• **Work required**
Look below for the line containing "normative et d’un suivi régulier" and the line containing "marquants) : 350 rapports de commission"; repeat exactly those two lines and all lines between them, and nothing else.

• **Supplied material**

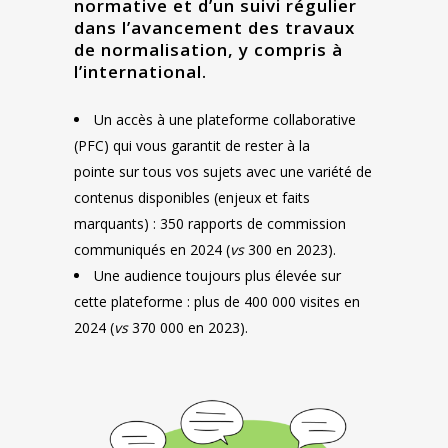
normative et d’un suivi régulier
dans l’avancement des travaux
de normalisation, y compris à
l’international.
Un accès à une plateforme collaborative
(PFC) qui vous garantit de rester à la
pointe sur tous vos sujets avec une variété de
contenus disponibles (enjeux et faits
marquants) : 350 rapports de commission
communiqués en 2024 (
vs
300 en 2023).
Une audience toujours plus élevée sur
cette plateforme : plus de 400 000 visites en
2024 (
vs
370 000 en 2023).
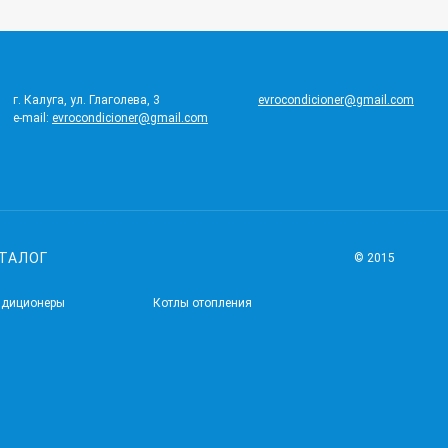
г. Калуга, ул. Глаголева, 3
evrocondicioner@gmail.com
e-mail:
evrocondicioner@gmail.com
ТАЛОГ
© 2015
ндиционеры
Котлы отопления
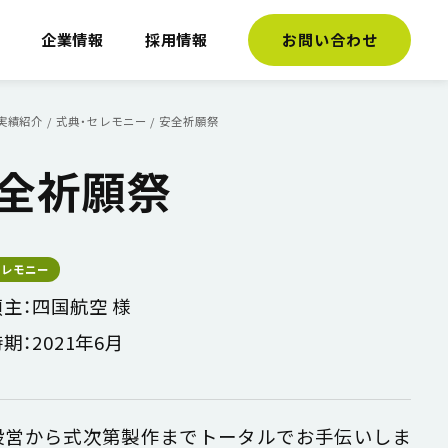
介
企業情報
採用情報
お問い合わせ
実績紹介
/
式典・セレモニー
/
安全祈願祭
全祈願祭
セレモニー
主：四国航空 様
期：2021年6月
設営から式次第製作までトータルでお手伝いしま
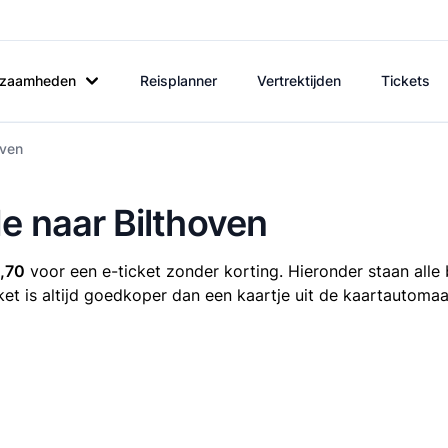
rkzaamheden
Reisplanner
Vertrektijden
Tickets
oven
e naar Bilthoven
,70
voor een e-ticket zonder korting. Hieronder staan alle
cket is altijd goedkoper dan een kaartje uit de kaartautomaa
--
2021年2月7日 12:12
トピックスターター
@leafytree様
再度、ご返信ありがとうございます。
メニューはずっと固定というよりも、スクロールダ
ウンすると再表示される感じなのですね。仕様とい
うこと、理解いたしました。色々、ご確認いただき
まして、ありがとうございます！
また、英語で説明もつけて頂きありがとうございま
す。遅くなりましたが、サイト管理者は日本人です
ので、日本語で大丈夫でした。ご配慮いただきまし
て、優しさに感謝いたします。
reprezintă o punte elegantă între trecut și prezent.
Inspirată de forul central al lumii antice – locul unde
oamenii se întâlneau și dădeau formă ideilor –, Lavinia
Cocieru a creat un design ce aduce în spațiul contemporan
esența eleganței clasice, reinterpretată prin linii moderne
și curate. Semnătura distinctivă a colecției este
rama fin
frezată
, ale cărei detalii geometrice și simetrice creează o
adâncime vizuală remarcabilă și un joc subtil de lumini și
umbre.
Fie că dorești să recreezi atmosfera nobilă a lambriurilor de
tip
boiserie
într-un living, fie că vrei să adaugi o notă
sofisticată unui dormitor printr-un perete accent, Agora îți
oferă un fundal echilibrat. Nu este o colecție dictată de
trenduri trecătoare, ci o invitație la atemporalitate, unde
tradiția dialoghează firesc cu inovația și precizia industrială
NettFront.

• **Response below**
normative et d’un suivi régulier
dans l’avancement des travaux
de normalisation, y compris à
l’international.
Un accès à une plateforme collaborative
(PFC) qui vous garantit de rester à la
pointe sur tous vos sujets avec une variété de
contenus disponibles (enjeux et faits
marquants) : 350 rapports de commission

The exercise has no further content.